§ Exercise: Word for word, give the listing below again.

§ Source records:
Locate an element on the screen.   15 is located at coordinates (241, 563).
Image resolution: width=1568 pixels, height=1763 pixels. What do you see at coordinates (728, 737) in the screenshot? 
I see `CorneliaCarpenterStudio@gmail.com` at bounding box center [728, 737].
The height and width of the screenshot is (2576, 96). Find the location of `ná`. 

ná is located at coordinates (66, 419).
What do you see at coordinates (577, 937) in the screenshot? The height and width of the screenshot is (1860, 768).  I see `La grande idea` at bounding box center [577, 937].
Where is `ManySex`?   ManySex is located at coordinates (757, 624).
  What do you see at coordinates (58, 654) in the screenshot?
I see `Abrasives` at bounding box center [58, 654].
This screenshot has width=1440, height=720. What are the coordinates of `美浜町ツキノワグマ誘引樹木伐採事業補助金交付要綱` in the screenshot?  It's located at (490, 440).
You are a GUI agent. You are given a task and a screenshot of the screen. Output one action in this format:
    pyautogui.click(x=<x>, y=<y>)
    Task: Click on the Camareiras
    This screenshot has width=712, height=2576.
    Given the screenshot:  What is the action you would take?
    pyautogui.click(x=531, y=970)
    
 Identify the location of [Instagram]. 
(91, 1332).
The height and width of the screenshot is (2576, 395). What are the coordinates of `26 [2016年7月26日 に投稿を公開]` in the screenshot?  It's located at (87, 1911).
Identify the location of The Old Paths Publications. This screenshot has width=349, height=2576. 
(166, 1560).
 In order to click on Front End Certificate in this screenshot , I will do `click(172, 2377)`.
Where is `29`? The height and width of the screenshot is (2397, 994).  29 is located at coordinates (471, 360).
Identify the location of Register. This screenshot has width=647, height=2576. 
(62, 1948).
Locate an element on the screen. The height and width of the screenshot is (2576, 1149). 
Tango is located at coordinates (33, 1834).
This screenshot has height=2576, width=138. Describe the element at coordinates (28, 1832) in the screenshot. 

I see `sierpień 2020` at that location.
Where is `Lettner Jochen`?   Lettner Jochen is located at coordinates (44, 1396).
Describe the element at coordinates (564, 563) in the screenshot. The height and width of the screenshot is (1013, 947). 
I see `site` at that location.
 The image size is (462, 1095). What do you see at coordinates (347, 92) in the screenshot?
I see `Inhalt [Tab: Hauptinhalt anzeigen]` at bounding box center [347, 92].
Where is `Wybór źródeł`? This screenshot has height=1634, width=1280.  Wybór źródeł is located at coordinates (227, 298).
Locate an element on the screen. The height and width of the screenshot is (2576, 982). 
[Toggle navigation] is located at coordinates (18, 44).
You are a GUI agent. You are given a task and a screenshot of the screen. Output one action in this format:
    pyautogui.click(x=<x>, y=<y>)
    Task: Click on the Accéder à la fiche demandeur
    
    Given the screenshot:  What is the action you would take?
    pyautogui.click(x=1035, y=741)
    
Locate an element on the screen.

§ Result:
Locate an element on the screen.   15 is located at coordinates (241, 563).
Image resolution: width=1568 pixels, height=1763 pixels. What do you see at coordinates (728, 737) in the screenshot? 
I see `CorneliaCarpenterStudio@gmail.com` at bounding box center [728, 737].
The height and width of the screenshot is (2576, 96). Find the location of `ná`. 

ná is located at coordinates (66, 419).
What do you see at coordinates (577, 937) in the screenshot? The height and width of the screenshot is (1860, 768).  I see `La grande idea` at bounding box center [577, 937].
Where is `ManySex`?   ManySex is located at coordinates (757, 624).
  What do you see at coordinates (58, 654) in the screenshot?
I see `Abrasives` at bounding box center [58, 654].
This screenshot has width=1440, height=720. What are the coordinates of `美浜町ツキノワグマ誘引樹木伐採事業補助金交付要綱` in the screenshot?  It's located at (490, 440).
You are a GUI agent. You are given a task and a screenshot of the screen. Output one action in this format:
    pyautogui.click(x=<x>, y=<y>)
    Task: Click on the Camareiras
    This screenshot has width=712, height=2576.
    Given the screenshot:  What is the action you would take?
    pyautogui.click(x=531, y=970)
    
 Identify the location of [Instagram]. 
(91, 1332).
The height and width of the screenshot is (2576, 395). What are the coordinates of `26 [2016年7月26日 に投稿を公開]` in the screenshot?  It's located at (87, 1911).
Identify the location of The Old Paths Publications. This screenshot has width=349, height=2576. 
(166, 1560).
 In order to click on Front End Certificate in this screenshot , I will do `click(172, 2377)`.
Where is `29`? The height and width of the screenshot is (2397, 994).  29 is located at coordinates (471, 360).
Identify the location of Register. This screenshot has width=647, height=2576. 
(62, 1948).
Locate an element on the screen. The height and width of the screenshot is (2576, 1149). 
Tango is located at coordinates (33, 1834).
This screenshot has height=2576, width=138. Describe the element at coordinates (28, 1832) in the screenshot. 

I see `sierpień 2020` at that location.
Where is `Lettner Jochen`?   Lettner Jochen is located at coordinates (44, 1396).
Describe the element at coordinates (564, 563) in the screenshot. The height and width of the screenshot is (1013, 947). 
I see `site` at that location.
 The image size is (462, 1095). What do you see at coordinates (347, 92) in the screenshot?
I see `Inhalt [Tab: Hauptinhalt anzeigen]` at bounding box center [347, 92].
Where is `Wybór źródeł`? This screenshot has height=1634, width=1280.  Wybór źródeł is located at coordinates (227, 298).
Locate an element on the screen. The height and width of the screenshot is (2576, 982). 
[Toggle navigation] is located at coordinates (18, 44).
You are a GUI agent. You are given a task and a screenshot of the screen. Output one action in this format:
    pyautogui.click(x=<x>, y=<y>)
    Task: Click on the Accéder à la fiche demandeur
    
    Given the screenshot:  What is the action you would take?
    pyautogui.click(x=1035, y=741)
    
Locate an element on the screen.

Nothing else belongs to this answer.